La vitesse d’obturation

L’obturateur permet de saisir les images selon un dosage précis gradué en fraction de seconde. 1 – 1/2 – 1/4 – 1/8 – 1/15 – 1/30 – 1/60 – 1/125 – 1/250 – 1/500 – 1/1000 – 1/2000 – 1/4000 et plus ….Les appareils numériques autorisent désormais toutes les vitesses intermédiaires (1/132 par exemple) Le choix de la vitesse se fait en fonction de la mobilité du sujet, n’oublions pas qu’elle influence le diaphragme, et par extension la profondeur de champ, plus elle est élevée plus le diaphragme sera ouvert et inversement. Je préconise une vitesse minimum de 1/60e à main levée (sans support, trépied, monopied) quelque soit le sujet, le photographe bouge aussi. Les supports sont indispensables pour les vitesses inférieures.
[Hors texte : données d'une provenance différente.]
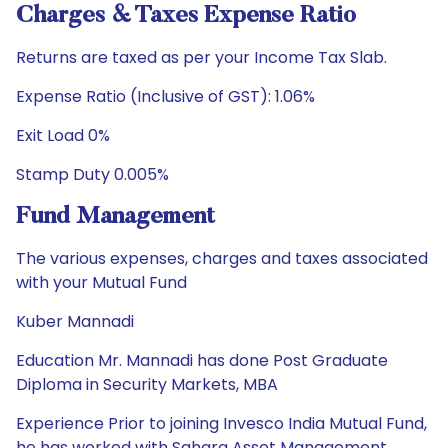
Charges & Taxes Expense Ratio
Returns are taxed as per your Income Tax Slab.
Expense Ratio (Inclusive of GST): 1.06%
Exit Load 0%
Stamp Duty 0.005%
Fund Management
The various expenses, charges and taxes associated
with your Mutual Fund
Kuber Mannadi
Education Mr. Mannadi has done Post Graduate
Diploma in Security Markets, MBA
Experience Prior to joining Invesco India Mutual Fund,
he has worked with Sahara Asset Management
Retenez encore que la vitesse devra être adaptée selon la focale choisie. En effet, un téléobjectif nécessite une vitesse plus élevée qu’un grand-angle et ceci pour un même sujet.

Un petit tableau (non exhaustif) pour vous aider à mieux maitriser votre vitesse d’obturation

Il existe également une vitesse appelée « B » sur les appareils évolués, ce réglage autorise un choix d’exposition en dessous de 1 seconde et jusqu’à plusieurs heures. Le déclencheur ouvre l’obturateur qui ne se ferme que lorsqu’on le relâche. Un autre réglage se nomme « T » il est plus rare, il propose également des temps de pose allongé, mais il fonctionne selon une pression sur le déclencheur pour ouvrir l’obturateur, puis une seconde pression pour le fermer.

Très confortable pour des temps de pose très importants, on peut déclencher puis s’éloigner de l’appareil pour ne revenir qu’au moment du second déclenchement. Bien entendu, ces deux réglages impliquent l’utilisation du trépied (sauf effets spéciaux).